(8 years, 3 months ago)
Lords ChamberMy Lords, as has been said, the Chilcot report is a dispiriting document. It is a sad catalogue of failure and incompetence. However, we need to move forward. Certainly there are lessons to be learned. I am with the noble Baroness, Lady Tonge, in her pessimism, I fear: I hope lessons will be learned but I am not confident that they will be.
Your Lordships, as keen students of history, will know that the mixture of political and Civil Service hubris and military overconfidence has not been confined to the Iraq war. It has characterised many British military engagements over the centuries, the Boer War, at the zenith of the British Empire, being a classic example. However, I do not want to speak about what went wrong. I want to look at the problems that our invasion of Iraq has created in the Middle East and what, if anything, we can do to help the region back on to an even keel.
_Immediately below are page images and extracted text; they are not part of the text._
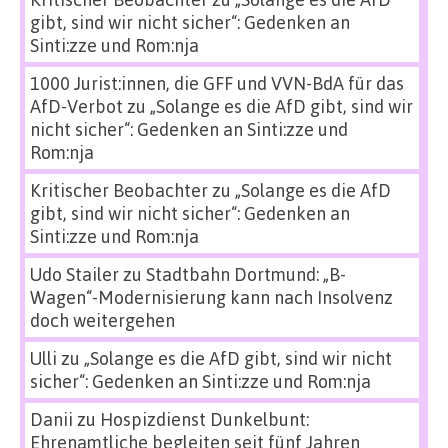
gibt, sind wir nicht sicher“: Gedenken an
Sinti:zze und Rom:nja
1000 Jurist:innen, die GFF und VVN-BdA für das
AfD-Verbot
zu
„Solange es die AfD gibt, sind wir
nicht sicher“: Gedenken an Sinti:zze und
Rom:nja
Kritischer Beobachter
zu
„Solange es die AfD
gibt, sind wir nicht sicher“: Gedenken an
Sinti:zze und Rom:nja
Udo Stailer
zu
Stadtbahn Dortmund: „B-
Wagen“-Modernisierung kann nach Insolvenz
doch weitergehen
Ulli
zu
„Solange es die AfD gibt, sind wir nicht
sicher“: Gedenken an Sinti:zze und Rom:nja
Danii
zu
Hospizdienst Dunkelbunt:
Ehrenamtliche begleiten seit fünf Jahren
I spend a great part of my life involved in the Middle East, as recorded in the Register of Lords’ Interests. For more than 30 years I have studied Islamic banking and finance and, indeed, at times earned my living as a Sharia-compliant banker. Over the years this has brought me into contact with many devout Muslims from all walks of life—rich, poor, traditional and western-educated. If there is one lesson I hope we can learn from the Chilcot report it is that, as the noble Lord, Lord Green of Deddington, said on Wednesday last week,
“these Middle Eastern societies are extremely complex”.—[Official Report, 6/7/16; col. 2031.]
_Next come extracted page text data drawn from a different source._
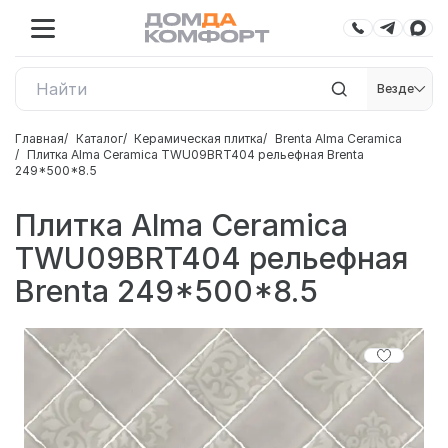
Везде
Главная
Каталог
Керамическая плитка
Brenta Alma Ceramica
Плитка Alma Ceramica TWU09BRT404 рельефная Brenta
249*500*8.5
Плитка Alma Ceramica
TWU09BRT404 рельефная
Brenta 249*500*8.5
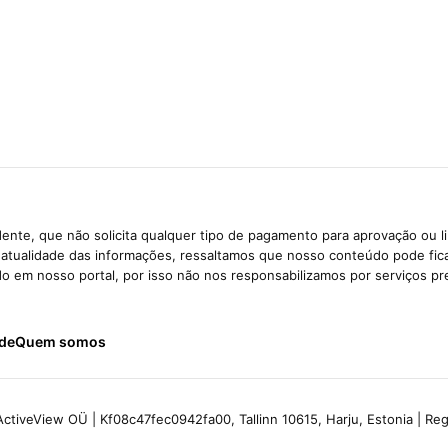
ente, que não solicita qualquer tipo de pagamento para aprovação ou l
e atualidade das informações, ressaltamos que nosso conteúdo pode fi
ido em nosso portal, por isso não nos responsabilizamos por serviços pr
ade
Quem somos
ctiveView OÜ | Kf08c47fec0942fa00, Tallinn 10615, Harju, Estonia | R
I would add that the variations in the Islamic religion are also much more complex than we often suppose. The conflicts in the region are not just between the Sunnis and the Shias, serious as those are. They have an overlay of historic disputes and enmities quite divorced from religion. Some are tribal—the historic differences between the Bedouin and the coastal Arab are far from forgotten. Some are interfamily, some are based on disputes over land, some are legacies of the Ottoman Empire, some inevitably go back to the League of Nations mandates given to us and the French, and few Gulf Arabs ever forget that Shia Iranians are not Shia Arabs.
If there is one message from all this, it is that we do not and cannot know what we are doing if we interfere in the politics of the region. Still less can we understand and anticipate the consequences of sending in troops.
That is not to say that we cannot be involved. We have very strong interests in the Arab world, but to think that we can tell Arabs and Arab nations how to resolve their conflicts, let alone impose a resolution on them, is deluding ourselves. As in Iraq, it leads to unforeseen and unforeseeable consequences, most of them very bloody. What we can do is to help our friends, of whom we have many in the region, to find their own solutions and to support them in implementing these solutions.
Western Christian nations interfering militarily in Muslim Arab conflicts cannot bring peace. Quite apart from our inability to understand the undercurrents of the conflict, a sure way of creating a temporary unity among the warring Arab parties is to give them a common enemy of a Christian soldier to fight. I would go further. If the Christian soldiers are replaced by Muslim soldiers that would be little better unless they are Arab Muslims.
I am not a Muslim but, as I have said, I have studied the religion for as long as I have been involved in Islamic finance and economics. Islam is a great, peaceful religion, quite as devoted to the values of human life, co-operation and love which many of us hold dear in Christianity and other Abrahamic religions. Many Muslims see no conflict between their religion and modern western life. However, other devout Muslims are torn between the modern world and the teachings of the Koran as interpreted by fundamentalist scholars. It would be a mistake to think that this is confined to the extreme fringes such as Daesh/ISIL. Many devout, kindly, deeply religious Arabs are at best ambivalent about their reaction to the acts of terrorism on western nations. Until we grapple with this and change these attitudes we will not be able to help in pacifying the Middle East.
Possibly, hope lies in that there are many Islamic scholars who wrestle with this challenge on a daily basis, seeking to provide guidance to the faithful in reconciling modern life with the teachings of the Koran and the Hadith. While non-Muslims cannot advise followers of Islam how to come terms with the modern world—or perhaps, more specifically, the western world—and the place of their great religion within it, we can encourage those who seek to do so.
We have a large Muslim population in the United Kingdom. We do a lot to support the study of the Koran and the Hadith in our universities and we have many distinguished Muslims in public life. However, we could do more. It is in helping an understanding of Islam, and by materially assisting those religious leaders who seek to find solutions to this problem, that lies our best hope of helping the forces of peace to prevail in the Middle East. Sending in the troops is never the solution.